# Genre Prediction Tutorial

This notebook walks you through how to use an already trained SVM to predict the genre of an audio file and run queries on the dataset.

In [1]:
import sys
sys.path.insert(1, '../musical_robots')

from spectrogram_dataset import AudioFeature, create_audio_feature_dataset, create_dataframes
import torch
import numpy as np
import torch.nn as nn
import matplotlib.pyplot as plt
from svm_prediction import svm_prediction
from dataset_queries import return_similar_genres, return_most_popular_song, \
    play_random_song_from_genre, play_song_from_filename

First, create dataframes from the corresponding files.

In [2]:
file_path_df, track_df, relevant_genre_df, genre_df = create_dataframes(
    file_paths_path = '../musical_robots/data/all_data_paths.txt' , 
    tracks_csv_path = '../musical_robots/data/fma_metadata/tracks.csv',
    genre_csv_path = '../musical_robots/data/fma_metadata/genres.csv')

The file_path_df contains filepaths for all of the audio files in the 'data/fma_small' folder. 

In [3]:
file_path_df.head(1)

Unnamed: 0,file_path
0,000/000002.mp3


The track_df contains information about each audio file, including song title, album title, artist name, number of track listens, and top genre. 


In [4]:
track_df.head(1)

Unnamed: 0,track_id,album_id,album_listens,album_title,artist_name,track_favorites,track_genre_top,track_genres,track_interest,track_listens,track_title
0,2,1,6073,AWOL - A Way Of Life,AWOL,2,Hip-Hop,[21],4656,1293,Food


The relevant_genre_df contains all of the genres that are identified as the top genre for genres in the fma_small dataset.  The genre_df contains all of the genres in track_df. 

In [5]:
relevant_genre_df.head(1)

Unnamed: 0,index,genre_id,title
0,20,21,Hip-Hop


Give the path to an mp3 file.

In [11]:
filename = '../musical_robots/data/fma_small/' + file_path_df.iloc[0]['file_path']
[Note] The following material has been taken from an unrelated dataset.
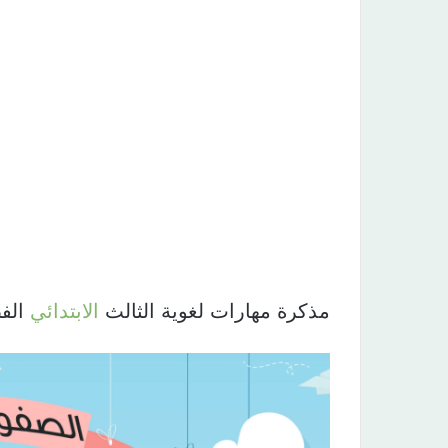
مذكرة مهارات لغوية الثالث
الابتدائي
الفصل ال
Play a song from its' filename.

In [12]:
audio = play_song_from_filename(filename=filename)
audio

Predict the clip's genre. Note that svm_prediction() takes as an argument the relevant_genre_df.

In [15]:
genre = svm_prediction(filename, relevant_genre_df, model_filename='../musical_robots/svm_model.pkl')
print('The predicted genre is: ', genre)

The predicted genre is:  Hip-Hop


Return the most similar genres. Note that the dataset queries take as argument genre_df.

In [16]:
similar_genres = return_similar_genres(genre = genre, genre_df = genre_df, track_df= track_df, k= 10) 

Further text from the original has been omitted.